Chicken, Water, and Elections

Photo by George W. Ackerman

Oiling the Chicken Machine.” Garth Brown brings his typically thoughtful and balanced perspective to bear on the question of lab grown meat. As he points out, detailing the horrific conditions in which factory chickens are raised and butchered, “if there is no middle ground, lab-grown meat is a reasonable alternative to the current system.” Humane options are possible if we would have the courage to take them, but Brown isn’t sure how likely that is: “I cannot conceive of the economic and social changes that would be required to reshape farming into a more human endeavor. The promise of the moment is that it could be done: Advances in agriculture, the ability to collectively move far beyond mere subsistence, have created a surplus that could be used for the enrichment of both farmed land and the people fed by it. The tragedy of the moment is that, barring some radical realignment, efficiency will continue to be an end unto itself, no matter the absurdity that results.”

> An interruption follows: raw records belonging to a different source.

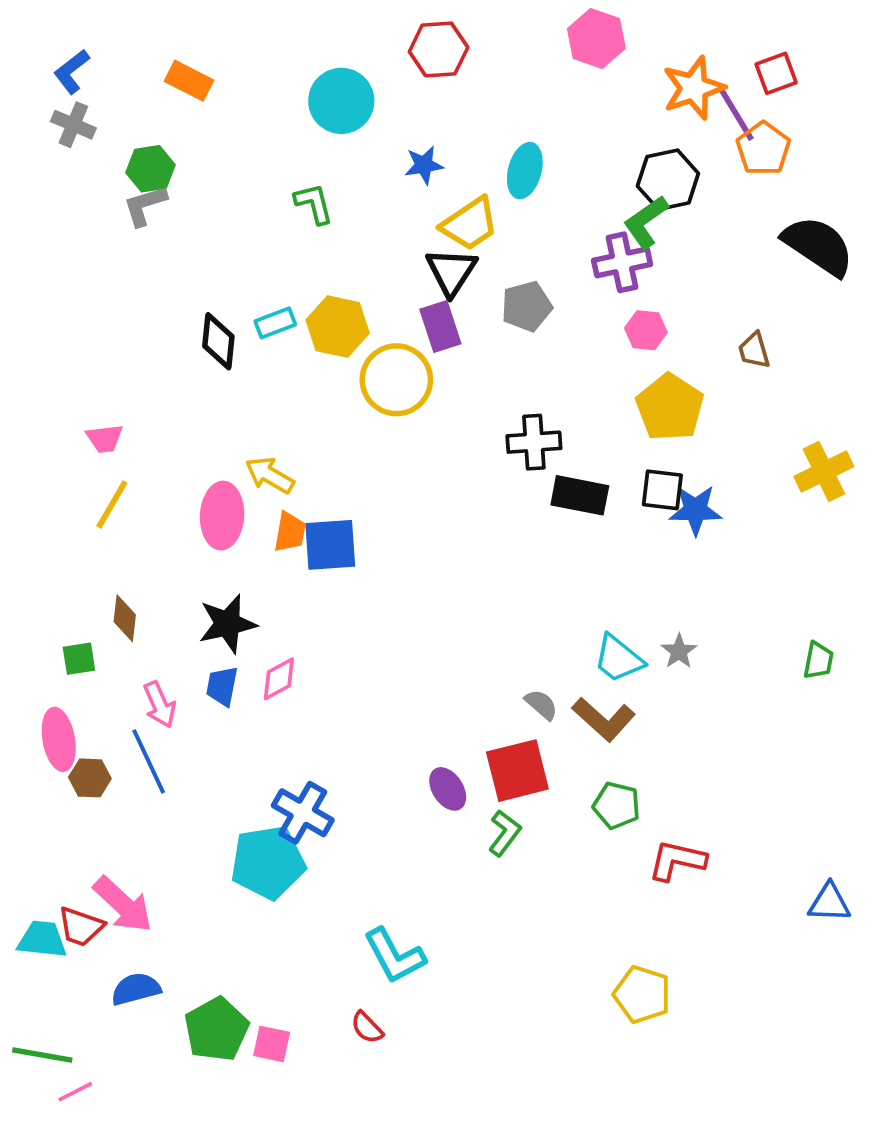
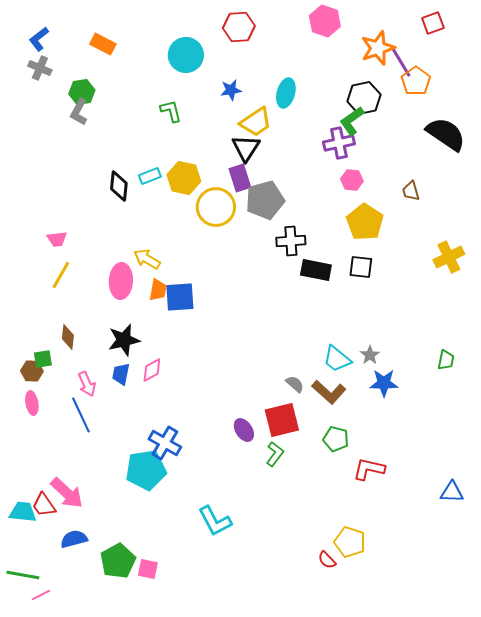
red square: (776, 73) -> (433, 23), moved
gray L-shape: (145, 205) -> (79, 112), turned -44
gray pentagon: (527, 306) -> (265, 200), moved, size x1.4
blue star: (695, 510) -> (384, 383), moved
pink ellipse: (59, 739) -> (32, 403), size x0.7
brown hexagon: (90, 778) -> (32, 371), moved
red trapezoid: (81, 927) -> (44, 505), turned 36
red semicircle: (367, 1027) -> (327, 560), moved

The Mystic Art of Gardening.” Caleb Smith explores the life and career of garden designer Russell Page and reflects on the tensions inherent in this field: “At one level, Page’s story provides a cautionary tale. His career shows how any design ethos, even a spiritual protest against empire and consumer capitalism, can become a kind of branding – distinguishing itself against the ugliness of Western, middle-class excesses only to elevate its own market prestige. To redress our social and ecological crises in a substantial way, garden-making would have to help create open, rather than private, sanctuaries for people and nature on every scale, from rewilded urban lots to sustainably managed state and national conservation areas.” (Recommended by Steven Knepper.)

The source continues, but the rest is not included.